Dieser Umstand erbost auch die Landespolitik. Ministerpräsident Stephan Weil (SPD) sagte dazu in dieser Woche: "Wenn ich ehrlich sein soll: Ich wäre gar nicht auf die Idee gekommen, nach diesem trockenen Sommer ausgerechnet im Moor Schießübungen zu veranstalten." Auch Niedersachsens Umweltminister Olaf Lies (SPD) äußerte sich empört: "Wenn jetzt auch noch klar ist, dass das Löschfahrzeug nicht einsatzfähig war, dann ist es mehr als fahrlässig."

Der Grünen-Abgeordnete und frühere niedersächsische Landwirtschaftsminister Christian Meyer stellte nach eigenen Angaben Strafanzeige gegen die Verantwortlichen bei der Bundeswehr wegen fahrlässiger Brandstiftung und gab dazu dem NDR ein Interview. Auch er beklagte eine schlechte Informationspolitik.
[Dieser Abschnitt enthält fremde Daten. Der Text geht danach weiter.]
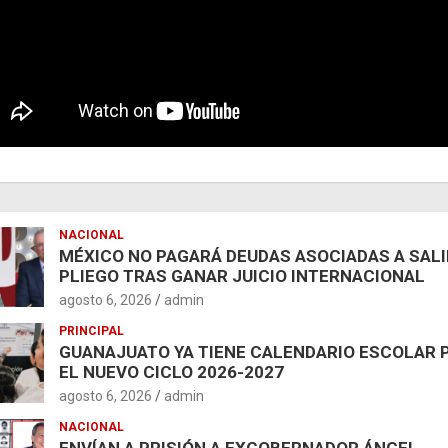
NACIONAL
MÉXICO NO PAGARÁ DEUDAS ASOCIADAS A SAL
PLIEGO TRAS GANAR JUICIO INTERNACIONAL
agosto 6, 2026
admin
PRINCIPAL
GUANAJUATO YA TIENE CALENDARIO ESCOLAR 
EL NUEVO CICLO 2026-2027
agosto 6, 2026
admin
NACIONAL
ENVÍAN A PRISIÓN A EXGOBERNADOR ÁNGEL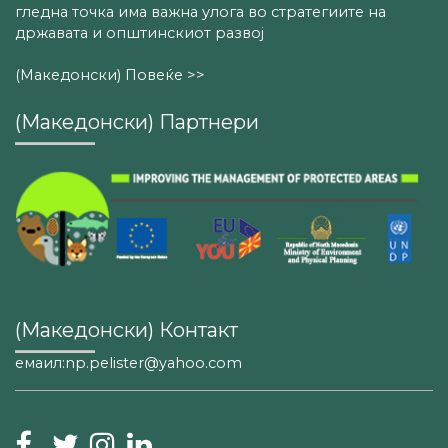
гледна точка има важна улога во стратегиите на
државата и општинскиот развој
(Македонски) Повеќе >>
(Македонски) Партнери
(Македонски) Контакт
емаил:np.pelister@yahoo.com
Am Donnerstag wurde zudem bekannt, dass die Staatsanwaltschaft "von Amts wegen" ermittelt. In Frage kämen verschiedene Delikte wie fahrlässige oder vorsätzliche Brandstiftung, sagte ein Sprecher der Behörde in Osnabrück.

Die - normalerweise nicht medienscheue - Verteidigungsministerin Ursula von der Leyen (CDU) äußerte sich bislang nicht zu dem Umstand, dass ihre Soldaten gerade ein Hochmoor abfackeln und der Qualm in weiten Teilen Deutschlands zu riechen ist - am Mittwochabend waren sogar die hunderte Kilometer entfernten Landkreise Dithmarschen, Steinburg und Pinneberg in Schleswig-Holstein betroffen, berichtet laut NDR die dortige Leitstelle West. Aber vielleicht schafft es der Rauch ja noch bis ins Verteidigungsministerium.